At the Annual General Meeting (the “AGM”) of RVRC Holding AB (publ) on 10 November 2022, the following was resolved.
Adoption of the income statement and the balance sheet
The AGM adopted the income statement and the balance sheet as well as the consolidated income statement and the consolidated balance sheet for the financial year 2021/22.
In accordance with the proposal by the Board of Directors, the AGM resolved on a dividend of SEK 0.77 per share. 14 November 2022 was determined as record date for the dividend. The dividend is expected to be distributed by Euroclear Sweden AB starting 17 November 2022.
Discharge from liability
The Board members and the CEO were discharged from liability for their administration of the company for the financial year 2021/22.
Election of Board of Directors
Jens Browaldh, Cecilie Elde, Andreas Källström Säfweräng, Pernilla Nyrensten and Johan Svanström were re-elected as members of the Board. Niclas Nyrensten was elected as new member of the Board. Andreas Källström Säfweräng was elected as Chairperson of the Board.
The AGM resolved that Board fees, excluding remuneration for Committee work, shall be paid with SEK 525,000 (500,000) to the Chairperson and SEK 210,000 (200,000) to each of the other Board members elected by the General Meeting. In addition, the AGM resolved that work in the Audit Committee shall be compensated with SEK 105,000 (100,000) to the Chairperson and SEK 55,000 (50,000) to each of the other members. It was further resolved that work in the Remuneration Committee shall be compensated with SEK 65,000 (60,000) to the Chairperson and SEK 35,000 (30,000) to each of the other members.
Election of auditor
Ernst & Young AB was re-elected as auditor of the company until the next Annual General Meeting. Ernst & Young AB has informed the company that the authorised public accountant Andreas Mast will continue to be auditor in charge. It was resolved that auditor fees shall be paid in accordance with approved invoice.

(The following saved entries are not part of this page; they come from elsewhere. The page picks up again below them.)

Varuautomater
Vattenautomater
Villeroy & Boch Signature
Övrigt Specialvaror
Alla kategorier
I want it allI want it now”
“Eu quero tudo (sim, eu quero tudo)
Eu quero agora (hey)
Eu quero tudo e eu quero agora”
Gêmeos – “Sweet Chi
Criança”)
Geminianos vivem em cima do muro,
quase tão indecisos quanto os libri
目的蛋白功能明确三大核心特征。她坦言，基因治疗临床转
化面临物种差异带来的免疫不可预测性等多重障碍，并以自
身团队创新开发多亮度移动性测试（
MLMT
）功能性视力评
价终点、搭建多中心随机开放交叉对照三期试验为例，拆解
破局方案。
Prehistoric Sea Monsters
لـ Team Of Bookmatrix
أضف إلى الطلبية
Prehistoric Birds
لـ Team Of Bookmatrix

The AGM resolved to approve the Board of Directors’ remuneration report pursuant to Chapter 8, Section 53 a of the Swedish Companies Act, regarding the financial year 2021/22.
Authorisation for the Board of Directors to resolve on new issues
In accordance with the proposal of the Board of Directors, the AGM resolved to authorise the Board to resolve on new issues of shares, subscription warrants or convertible bonds. The Board of Directors is authorised to, within the scope of the articles of association, on one or several occasions, during the period until the next AGM, resolve on new issues of shares, subscription warrants or convertible bonds, with or without deviation from the shareholders’ preferential right. Such resolution on new share issues can be made by contribution in kind, by set-off or against cash payment. The number of shares to be issued by way of a new share issue, exercise of subscription warrants or conversion of convertible bonds may not exceed 10 per cent of the registered share capital at the time of the resolution based on the authorisation.

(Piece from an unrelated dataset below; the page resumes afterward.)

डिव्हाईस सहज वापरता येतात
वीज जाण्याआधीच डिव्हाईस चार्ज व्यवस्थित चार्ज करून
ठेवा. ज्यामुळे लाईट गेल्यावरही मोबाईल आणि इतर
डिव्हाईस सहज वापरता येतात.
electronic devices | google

Authorisation for the Board of Directors to resolve on acquisition and transfer of own shares
In accordance with the proposal of the Board of Directors, the AGM resolved to authorise the Board to resolve on acquisition and transfer of own shares. Acquisition may take place on Nasdaq Stockholm, on one or several occasions up to the next Annual General Meeting, of maximum as many own shares that the shares
held by the company at any point in time does not exceed ten (10) percent of all shares in the
company, at a price which falls within the prevailing price range registered on Nasdaq Stockholm at each point in time. During the same period, transfer may take place of maximum as many own shares that the company holds at the time of the Board of Directors’ resolution, on Nasdaq Stockholm or in connection with acquisition of companies or businesses, on market terms, at a price which falls within the prevailing price range registered on Nasdaq Stockholm at each point in time. The authorisation includes the right to resolve on deviation from the shareholders’ preferential right.

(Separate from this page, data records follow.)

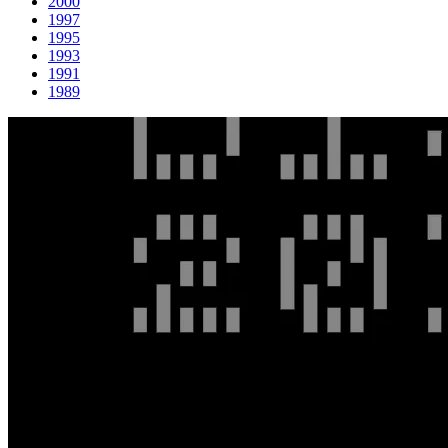
2000
1997
1995
1993
1991
1989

Resolution on incentive program
In accordance with the proposal of the Board of Directors, the AGM resolved to adopt a long-term share-related incentive program (LTIP 2022/2026) for approximately 25 current and potential future senior executives and other key employees in the RevolutionRace group. The program entails that a maximum of 2 125 000 subscription warrants shall be issued, for subsequent transfer to the participants. There will be no over-subscription. Transfer of the subscription warrants is intended to be effected as soon as possible after the subscription price has been determined. Transfer to any additional participants may, however, take place up until and including 30 June 2023. Transfer shall be made at market value and in accordance with the principles set out in the Board of Directors’ proposal. Subscription of shares by virtue of subscription warrants may be effected as from 15 November 2025–15 May 2026. The subscription price for new shares shall correspond to 140 per cent of the volume weighted average price paid for the company’s share on Nasdaq Stockholm during the period 2–9 November 2022. The maximum dilution effect of the program is approximately 1.88 per cent calculated as the number of new shares in proportion to the number of existing shares.